REQUIRED ACTION: Starting at the line that holds "was early last" and stopping at the line that holds "as well. This", restate the records below word for word, with both of those lines included.

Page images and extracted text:
──────────────────────────────

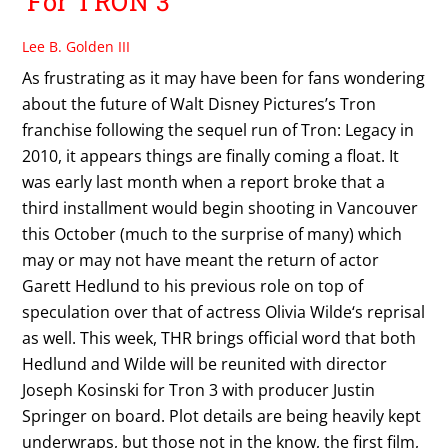
For TRON 3
Lee B. Golden III
As frustrating as it may have been for fans wondering
about the future of Walt Disney Pictures’s Tron
franchise following the sequel run of Tron: Legacy in
2010, it appears things are finally coming a float. It
was early last month when a report broke that a
third installment would begin shooting in Vancouver
this October (much to the surprise of many) which
may or may not have meant the return of actor
Garett Hedlund to his previous role on top of
speculation over that of actress Olivia Wilde‘s reprisal
as well. This week, THR brings official word that both
Hedlund and Wilde will be reunited with director
Joseph Kosinski for Tron 3 with producer Justin
Springer on board. Plot details are being heavily kept
underwraps, but those not in the know, the first film,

──────────────────────────────

PROBLEM SOLUTION:
was early last month when a report broke that a
third installment would begin shooting in Vancouver
this October (much to the surprise of many) which
may or may not have meant the return of actor
Garett Hedlund to his previous role on top of
speculation over that of actress Olivia Wilde‘s reprisal
as well. This week, THR brings official word that both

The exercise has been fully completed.